KMRU: Glim

KMRU’s 2020 album Peel was a formidable addition to the long list of great electronic albums released on the Editions Mego label. The shadowy six-track release established the Nairobi-born, Berlin-based artist (aka Joseph Kamaru) as one of ambient music’s most exciting young talents almost overnight. But though he’s only been releasing music for a little over five years, Peel was just one point in the arc of a prolific career that includes fiery collaborationsambitious meditations on colonial violence, and cryptic Bandcamp exclusives that arrive with little context. Glim is the latest and one of the longest of the latter, its intentions hidden behind a smattering of cryptic one-word track titles and an eerie photograph from Berlin’s Claudia Mock showing reeds along a shoreline that can only be faintly glimpsed in the darkness.

That photo is the most useful key to unlocking the depths of Glim: The ocean may look blank and lifeless from above, but it conceals countless ecosystems. Likewise, though Glim sounds at first like an austere experiment in pure drone, the mix is permeated with human sounds that may escape the ear on a first listen. The sound of kids playing on opening track “motley” is easy to pick out—less so the snap of a camera about a minute and a half in, or the sound of a car revving on “line.” Kamaru has never been showy with field recordings; he weaves them into the fabric of his music rather than using everyday sounds as readymade signifiers, but he’s said he’s “very intentional when I record and why I’m recording the space.” Knowing there’s an intent behind Kamaru’s choice of source material, no matter how obscure, deepens the intrigue.

In opposition to the vast, rainy desolation of Peel or the soothing sounds of last year’s Epoch, Glim is prickly and ominous, rarely deviating from minor keys. Kamaru likes bit-crushed distortion that makes his music sound like it’s echoing out of the busted speakers of a Game Boy Advance, and he likes drones that are damaged or serrated in some way. The interference on “strain” might prompt listeners to check their headphones; on “its,” a speeding and slowing oscillator warps the linear sense of time implied by the piece’s impassive, glacial progress.
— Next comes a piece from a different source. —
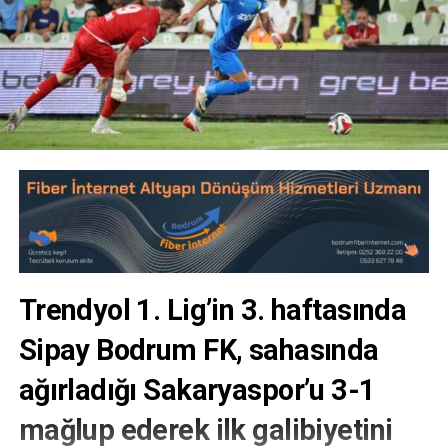
Trendyol 1. Lig’in 3. haftasında
Sipay Bodrum FK, sahasında
ağırladığı Sakaryaspor’u 3-1
mağlup ederek ilk galibiyetini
Rather than the contented bliss Kamaru summoned on Epoch, Glim offers bleak, even menacing soundscapes that bristle with the possibility of danger, as though a predator lurked nearby, unseen.
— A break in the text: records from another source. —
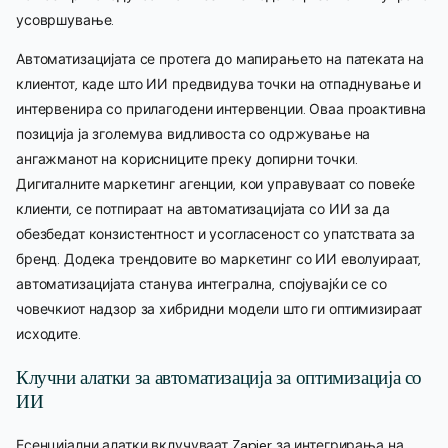
усовршување.
Автоматизацијата се протега до мапирањето на патеката на
клиентот, каде што ИИ предвидува точки на отпаднување и
интервенира со прилагодени интервенции. Оваа проактивна
позиција ја зголемува видливоста со одржување на
ангажманот на корисниците преку допирни точки.
Дигиталните маркетинг агенции, кои управуваат со повеќе
клиенти, се потпираат на автоматизацијата со ИИ за да
обезбедат конзистентност и усогласеност со упатствата за
бренд. Додека трендовите во маркетинг со ИИ еволуираат,
автоматизацијата станува интегрална, спојувајќи се со
човечкиот надзор за хибридни модели што ги оптимизираат
исходите.
Клучни алатки за автоматизација за оптимизација со
ИИ
Есенцијални алатки вклучуваат Zapier за интегрирања на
Glim sounds monolithic at first yet opens up to reveal cracks and details. Played in the background, the music’s complexity will probably be lost as the sounds of everyday life blend with the field recordings in the mix. More focused effort is required to pick up on all the details, but giving Glim your undivided attention can be a grueling experience. It’s too unnerving to allow you to sink back and get lost. It’s not texturally detailed enough to provide any kind of psychedelic brain massage. And given its length—12 tracks in 56 minutes, all fading in and out as if at random—it never sustains a mood for long. Glim is like an abstract painting that rewards being looked at from all angles, but no matter how much you squint, its secrets remain just out of sight.